Here it is: In American theatres they don’t tend to use cable-ties! When they want to bundle up cables neatly or attach them to scaffolding poles they use thin black cotton cord. Backstage there’s a great reel of the stuff. It’s biodegradable, reusable, easy to undo and a great deal more attractive than cable ties. In the UK we use cable-ties in theatre, in broadcasting, for gardening, for mending our cars. Most of them can’t be re-used, they never rot away and they are ugly as heck.
OK, it’s not a massive thing, but I have been using cable-ties for all sorts of things for ages and it never even occurred to me that it would be better to use string. I thought I was going to be leaving the US with a load of cheap shopping, I didn’t realise I’d be coming home with ideas for saving the planet.

I Heart Yamaha

Broken KeysWhen I’m writing music I usually set up a studio somewhere around the house with whatever equipment I need. At the moment it’s in the spare room and I’m using my most rare and valuable keyboard, a Yamaha VL1. It is a physical modelling synthesiser, great for woodwind sounds, and was so expensive (£4000 in 1994!) when they brought it out that they didn’t sell very many at all. You hardly ever see them for sale but I was lucky enough to be feeling rather flush when my friend Rick Chew decided to sell his about ten years ago. I don’t use it very often and about five years ago I knocked it off its stand and cracked the LCD screen. I thought it was doomed but the brilliant people at the Yamaha Music service department shipped over the last remaining spare screen from their head office in Japan.

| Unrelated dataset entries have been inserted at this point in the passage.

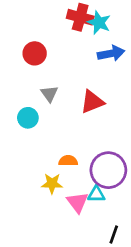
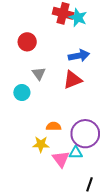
blue arrow: (111, 53) -> (79, 56), moved

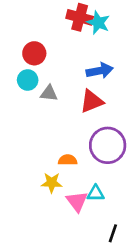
gray triangle: (39, 74) -> (49, 93), turned -48
cyan circle: (22, 93) -> (28, 80), moved
purple circle: (85, 134) -> (108, 145), moved

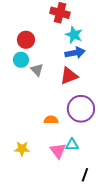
cyan star: (98, 23) -> (74, 35), moved
gray triangle: (49, 93) -> (37, 70), turned 40
yellow star: (52, 183) -> (22, 149), moved

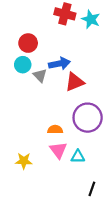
cyan star: (74, 35) -> (91, 19), moved
blue arrow: (75, 53) -> (59, 64), moved
pink triangle: (58, 151) -> (58, 150), moved

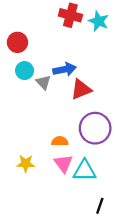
red circle: (28, 43) -> (17, 42), moved
cyan triangle: (78, 157) -> (85, 171), size x1.5
yellow star: (24, 161) -> (26, 163), moved

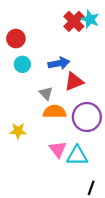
red cross: (70, 15) -> (74, 21), moved, turned 30
gray triangle: (43, 82) -> (46, 93), moved
orange semicircle: (60, 141) -> (55, 112), moved, size x1.5
yellow star: (26, 163) -> (18, 131), moved

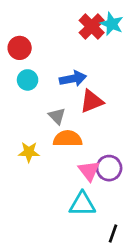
purple circle: (87, 117) -> (109, 168), moved, size x0.7
yellow star: (18, 131) -> (29, 152), moved
pink triangle: (58, 149) -> (89, 171), moved
cyan triangle: (77, 156) -> (82, 204), moved

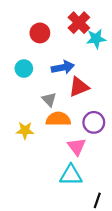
cyan star: (112, 24) -> (96, 39), moved, turned -30
red circle: (20, 48) -> (40, 33), moved
purple circle: (109, 168) -> (94, 122), moved

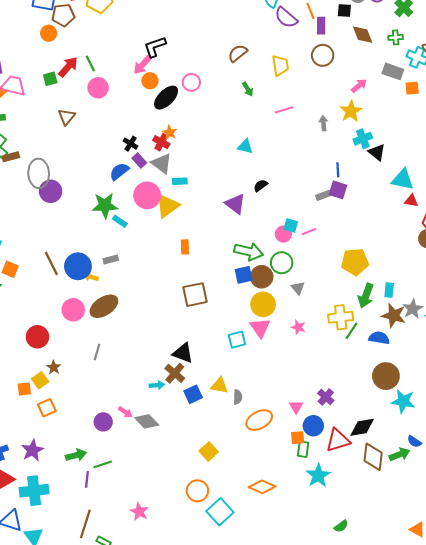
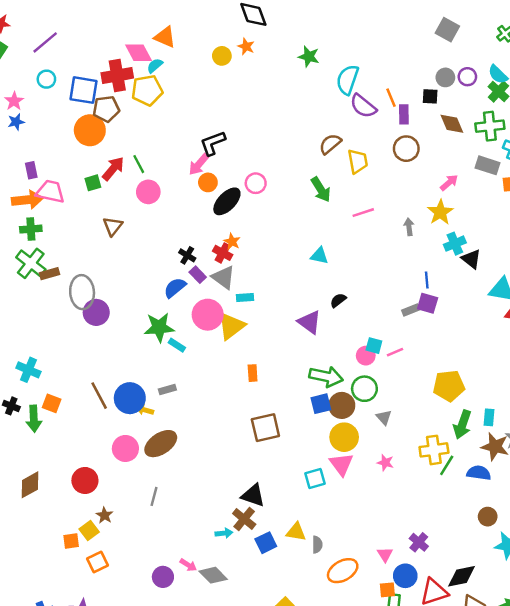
orange circle: (49, 33) -> (90, 130), size x1.6
green cross: (396, 37) -> (490, 126), size x1.6
brown semicircle: (238, 53) -> (330, 144), moved
green arrow: (248, 89) -> (321, 190), size x1.5
brown circle: (386, 376) -> (488, 517), size x0.6

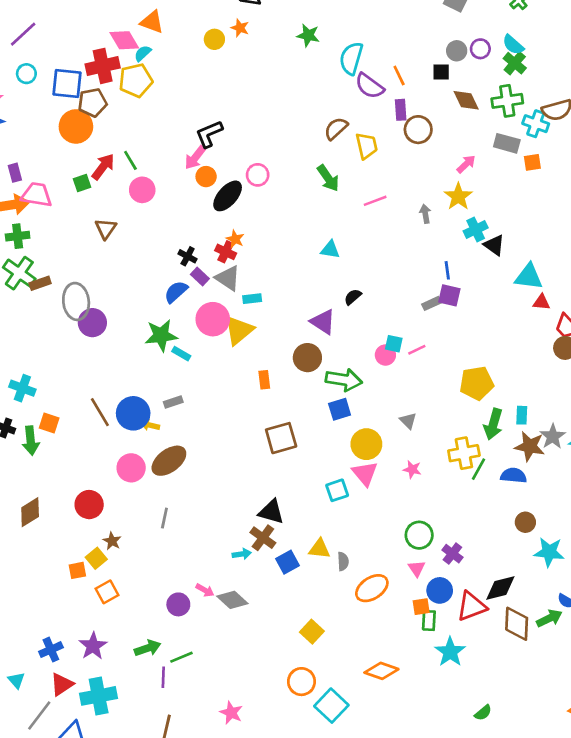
purple rectangle: (404, 114) -> (401, 110), moved
green circle: (364, 389) -> (419, 535), moved
brown circle: (342, 405) -> (307, 358), moved

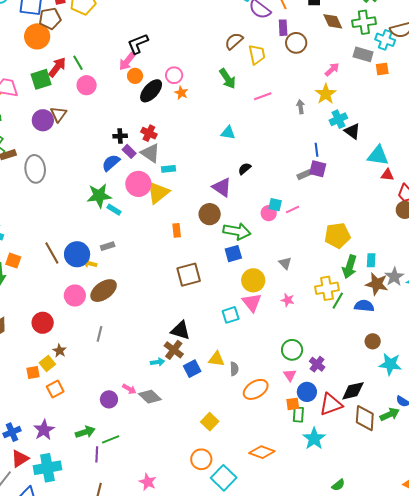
green square: (82, 183) -> (41, 79), size x1.5
orange star: (235, 239) -> (181, 93), moved
black cross: (188, 256) -> (120, 136), turned -32
purple circle: (92, 323) -> (43, 120), moved

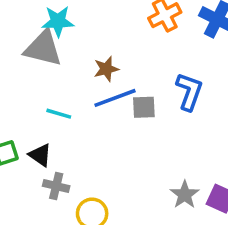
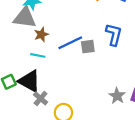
brown star: (106, 69) -> (41, 35), moved
black triangle: (40, 155) -> (29, 81), size x1.6
gray cross: (56, 186) -> (41, 98), turned 32

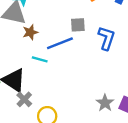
gray square: (88, 47) -> (78, 25), moved
cyan line: (38, 55) -> (40, 59), moved

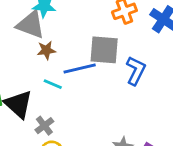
gray square: (78, 25) -> (104, 50), size x1.6
gray cross: (24, 99) -> (44, 126), moved

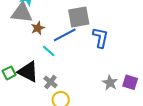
blue L-shape: (136, 71) -> (100, 38), moved
cyan line: (53, 84) -> (49, 51), turned 32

Anyway, jump forward to yesterday. It’s my little daughter Amelia’s birthday party. Children all over the house. Boys. One of them comes and says that he wants to show me something that one of the other boys (who shall remain nameless) has done. I go into the spare room and there, on the floor, is my precious VL1, shards of broken keys lying alongside. I felt faint and sick, not metaphorically but actually like being sick. I didn’t shout at anyone but I was grieving all night.
This morning I phoned up the Yamaha spares department with not much hope in my heart. “Which keys do you need?” said the woman, “An F and a G? We have them both in stock, £3.25 each.” I couldn’t believe it. I was so overjoyed I could barely contain myself. So hooray for Yamaha and don’t forget when you’re shopping that it sometimes pays to spend.